Many of us have realized that the Republican Party has begun to fragment over the last few years. (So have the Democrats, but the Dems, at least, are more in tune with the conventional workings of government, whereas the Republicans are not.)
Let us first assume that the mechanics of Congress, the Supreme Court, the Senate, and the White House, and the ways they work together to govern the country has worked, and will continue to work in the near future. Whether it does or doesn't is a discussion for smarter minds than mine. Then it behooves those who are sent to Washington to learn how to do this to the best of their ability. However, in many areas of life, we see that the newer waves of people apprenticed to work in any area are simply content to learn certain tricks that work, and simply employ them repeatedly.
Mitch McConnell, for example, has learned to drag things out as long as possible, when a Congressional Democratic majority is in power, to (1) not address any legislation that has been sent up from the House, and (2) not consider any supreme court justices that a Democrat President nominates.

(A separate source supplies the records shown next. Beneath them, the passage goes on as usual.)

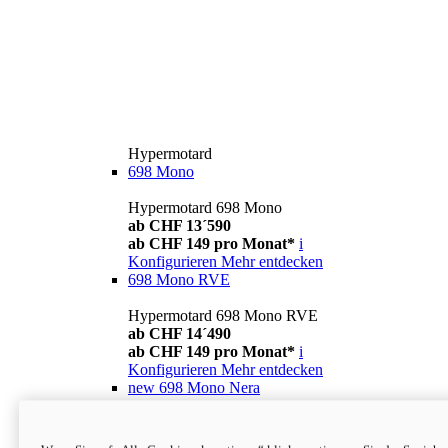
Hypermotard
698 Mono
Hypermotard 698 Mono
ab CHF 13´590
ab CHF 149 pro Monat*
i
Konfigurieren
Mehr entdecken
698 Mono RVE
Hypermotard 698 Mono RVE
ab CHF 14´490
ab CHF 149 pro Monat*
i
Konfigurieren
Mehr entdecken
new
698 Mono Nera
Hypermotard 698 Mono Nera
ab CHF 13´990
i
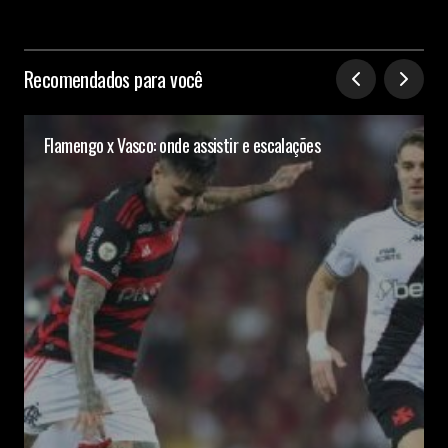
Recomendados para você
Flamengo x Vasco: onde assistir e escalações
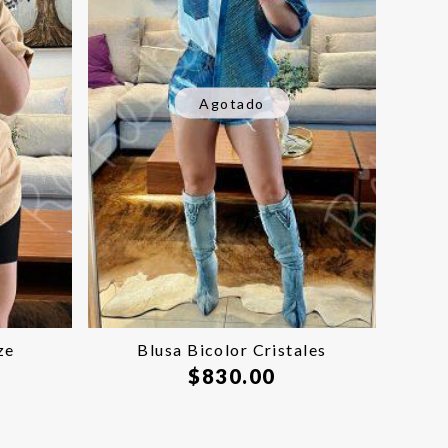
Agotado
ze
Blusa Bicolor Cristales
$
830.00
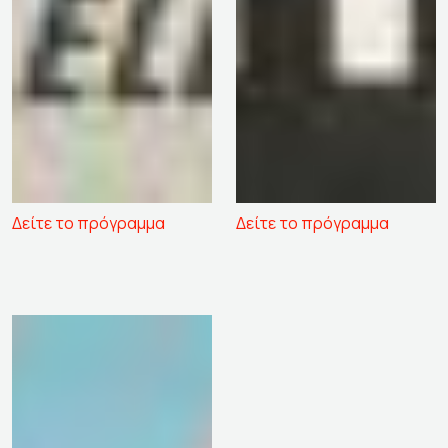
Δείτε το πρόγραμμα
Δείτε το πρόγραμμα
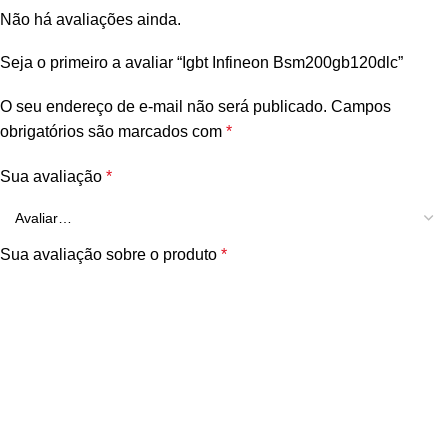
Não há avaliações ainda.
Seja o primeiro a avaliar “Igbt Infineon Bsm200gb120dlc”
O seu endereço de e-mail não será publicado.
Campos
obrigatórios são marcados com
*
Sua avaliação
*
Sua avaliação sobre o produto
*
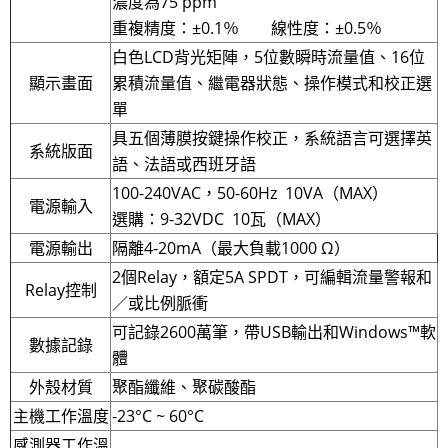
濃度為75 ppm
重複精度：±0.1％ 線性度：±0.5％
白色LCD背光矩陣，5位數瞬時流量值、16位
顯示畫面
累積流量值、繼電器狀態、操作模式和校正選
單
具五個薄膜按鍵操作校正，系統語言可選擇英
系統版面
語、法語或西班牙語
100-240VAC，50-60Hz 10VA（MAX）
電源輸入
選購：9-32VDC 10瓦（MAX）
電源輸出
隔離4-20mA（最大負載1000 Ω）
2個Relay，額定5A SPDT，可編輯流量警報和
Relay控制
／或比例脈衝
可記錄2600萬筆，帶USB輸出和Windows™軟
數據記錄
體
外殼材質
聚酯纖維、聚碳酸酯
主機工作溫度
-23°C ~ 60°C
感測器工作溫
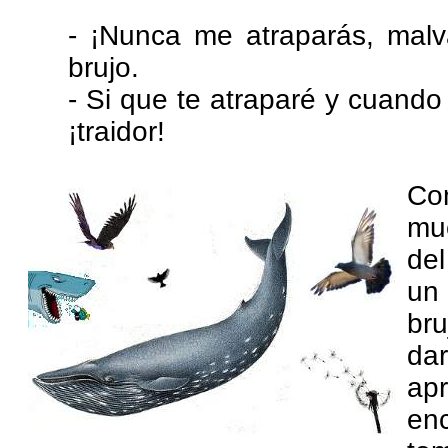
- ¡Nunca me atraparás, malv
brujo.
- Si que te atraparé y cuando 
¡traidor!
Co
muc
del
un
br
da
ap
enc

This pattern has been extended as follows. If any Democrat President tries to do anything in a bipartisan way, the Republicans pretend to try to accommodate him or her. After months of negotiating have delayed the proceedings, they then stop negotiating and vote against the (successfully weakened) legislation.
The Democrats, however, are usually accomplished lawyers, who usually argue their cases in good faith, and do not try to subvert the dominant paradigm, as the saying goes. The Republicans know this, therefore they try very hard to break the rules. Whenever they discover a 'charismatic' leader in their midst (though it's hard to think of Donald Trump in terms of charisma; he's more of a showman, a sort of Liberace who can't play the piano), and who does not stand for the usual procedures of Washington, they make the best of it, and encourage him to wreak havoc in Washington, to the extent of subverting the Justice Department, the Immigration Service, and many other institutions that are not intended to be interfered with by political people.
So, as fewer and fewer strong, knowledgeable and skillful Republicans are elected to national office, and the party is left in the hands of hacks, their strategies will drift ever increasingly towards obstructionism, and such things as voter suppression, and playing with the Supreme Court, and wild litigation.